Transcribed page contents:
────────────────

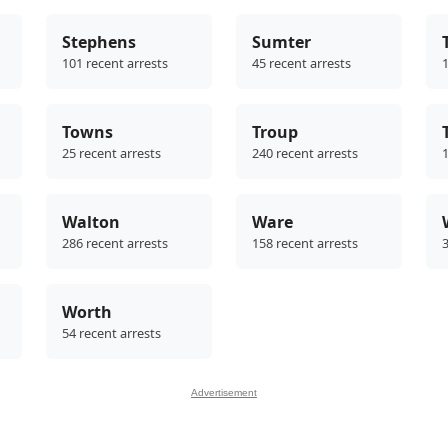
Stephens
Sumter
101 recent arrests
45 recent arrests
1
Towns
Troup
25 recent arrests
240 recent arrests
1
Walton
Ware
286 recent arrests
158 recent arrests
3
Worth
54 recent arrests
Advertisement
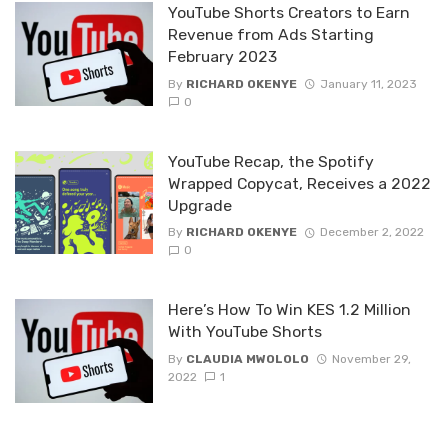
YouTube Shorts Creators to Earn
Revenue from Ads Starting
February 2023
By
RICHARD OKENYE
January 11, 2023
0
YouTube Recap, the Spotify
Wrapped Copycat, Receives a 2022
Upgrade
By
RICHARD OKENYE
December 2, 2022
0
Here’s How To Win KES 1.2 Million
With YouTube Shorts
By
CLAUDIA MWOLOLO
November 29,
2022
1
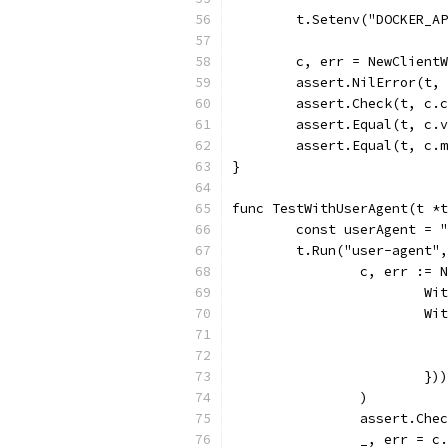
	t.Setenv("DOCKER_A
	c, err = NewClient
	assert.NilError(t,
	assert.Check(t, c.
	assert.Equal(t, c.
	assert.Equal(t, c.
}
func TestWithUserAgent(t *t
	const userAgent = 
	t.Run("user-agent"
		c, err :=
			
			
			})
		)
		assert.Che
		_, err = 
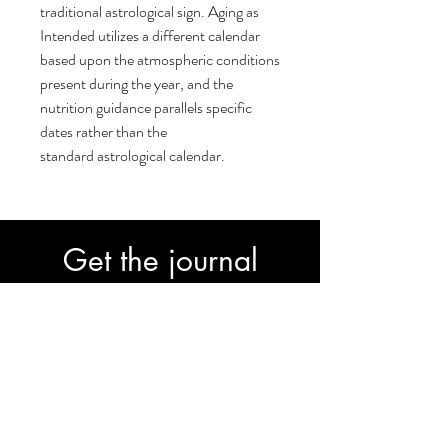
traditional astrological sign. Aging as
Intended utilizes a different calendar
based upon the atmospheric conditions
present during the year, and the
nutrition guidance parallels specific
dates rather than the
standard astrological calendar.
Get the journal
30-Day Transformation Journal to fast-
track your progress.
Subscribe
Join our email list and get access to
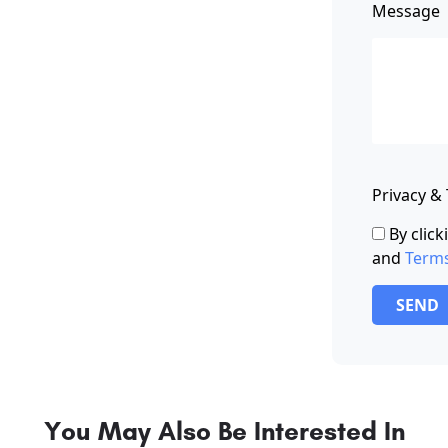
Message
Privacy &
By clic
and
Term
SEND
You May Also Be Interested In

────────────────

Exercise details> In the records, which lines use the word "arrests"? Report them.

Response to the exercise>
101 recent arrests
45 recent arrests
25 recent arrests
240 recent arrests
286 recent arrests
158 recent arrests
54 recent arrests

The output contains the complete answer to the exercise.